Thanks, everyone. I never knew about the Northwest Angle in Minnesota. That’s pretty interesting.
Mr. Dibble, yes, that’s what I was referring to.
Riemann, Estonia, Latvia, and Lithuania separate the Kalingrad Oblast from the next closest Russian coast. I’m certainly no expert on territorial waters, but would Russia really have such a claim?
I’m no expert either, and a quick Google shows there’s a long history of disputes in the area. But however far territorial waters extend, surely it’s not in doubt that all countries with coastlines on the Baltic Sea have a right to access them?
There’s a little piece of Bolivia on the coast of Peru, to make up for the fact that their old sea corridor is now part of Chile (and they ain’t giving it back
I don’t think the Gulf of Finland is so narrow that it’s completely covered by the national waters of the surrounding countries. At least my atlas, which is pretty good about showing these things, does not show a water boundary in the middle of it. So Russian ships should be able to get to Kaliningrad without problems.
However, in narrow straights where the national waters of two countries meet in the middle, there’s virtually always a treaty that allows international shipping to go through those waters without undue hinderance. Examples: Gibraltar, Malacca, English Channel, Juan de Fuca, and Øresund, but there are a number of others. Also there’s one for the Dardanelles and Bosporus, even though that’s just one country’s national waters.

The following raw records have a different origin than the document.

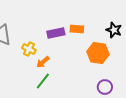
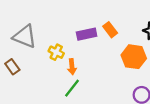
orange rectangle: (77, 29) -> (110, 30), turned 48
orange arrow: (43, 62) -> (72, 67), turned -56

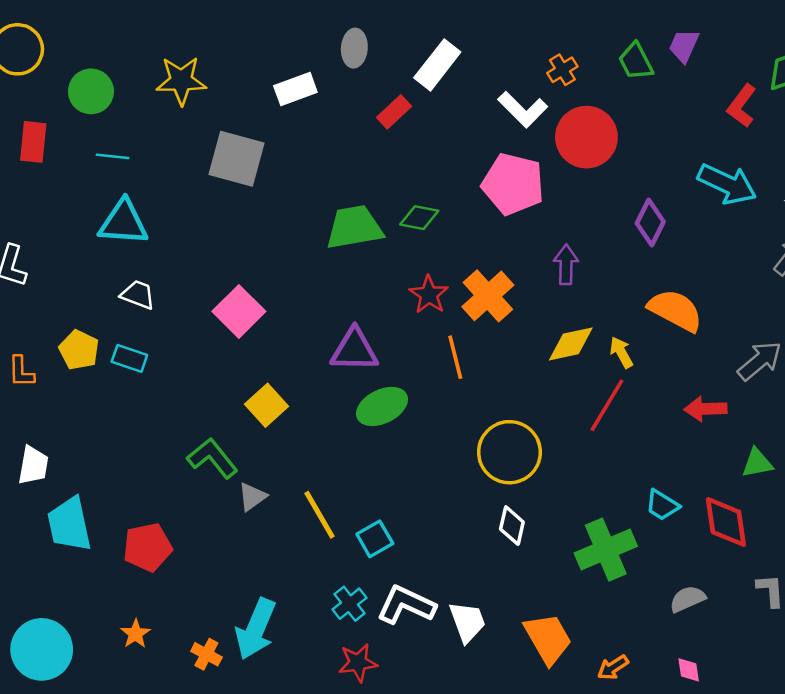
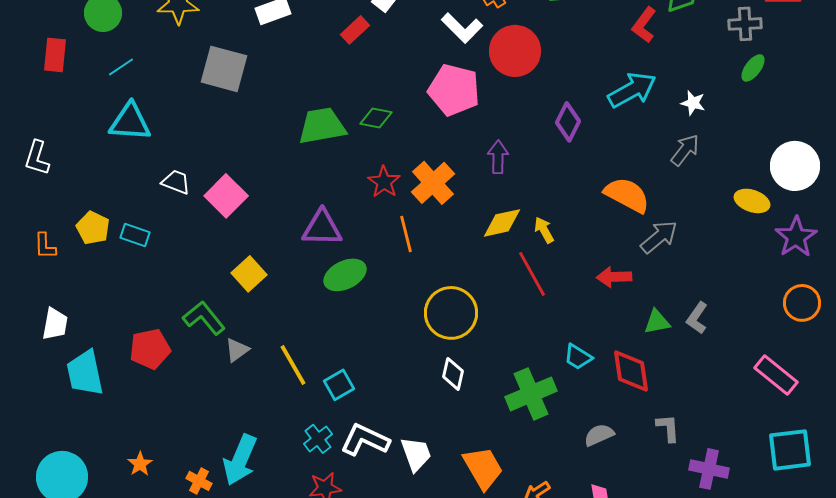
cyan line: (113, 156) -> (121, 67), turned -40
cyan arrow: (727, 184) -> (632, 90), turned -54
white trapezoid: (138, 295) -> (176, 182), moved
orange semicircle: (675, 310) -> (627, 195), moved
red line: (607, 405) -> (532, 274), turned -60
red pentagon: (147, 547) -> (150, 349), moved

Maybe off-topic, since it is an island. Liberty Island (the home of the Statue of Liberty) is in the state of New York - completely surrounded by New Jersey territory (all water).
Cabinda is part of Angola that is separated from the rest of it by the Democratic Republic of the Congo, and there’s a tiny bit of Bosnia that comes all the way down to the coast, cutting off the southern tip of the Croatian coast from the rest of Croatia.
There’s also French Guiana in South America, which is a department of France (departments are France’s largest internal subdivisions, the closest thing they have to US states).
If we go back in history a few years, there was East Pakistan and West Pakistan.
There’s a recent thread about that fugitive Indian guru who proclaimed a sovereign nation without borders, having a headquarters on some island of poorly defined location. I’ve heard the idea suggested that the Catholic Church is, in some senses, a sovereign nation without borders, having citizens all over the world.
Apparently the islanders are currently pissed off with US border patrol agents. "Some days every item of mail - which are placed in a bonded truck in Canada and then sent about 80km (50 miles) through Maine and over the international Franklin Delano Roosevelt Bridge to Campobello - is inspected. Some packages have been seized."
The Russian exclave of Kaliningrad Oblast was once called Pomerania, and was initially part of the original Prussia (of Napoleonic era fame), which stretched along the Baltic coast from where Kaliningrad is today to roughly where the eastern boundary of Germany is today, and also south along the eastern border of present-day German, and southeast again in what was called Silesia, in a Wroclaw/Katowice line. Here’s a map showing how it shrank in the 20th century.
Both of the areas lost territory after World War 1, and Pomerania in particular, lost a stretch of Baltic coast to Poland, cutting the area around Konigsberg off from the rest of Germany. That area was known as East Prussia. After WWII, the Russians kept most of East Prussia by right of conquest, and split some off to Lithuania and Poland.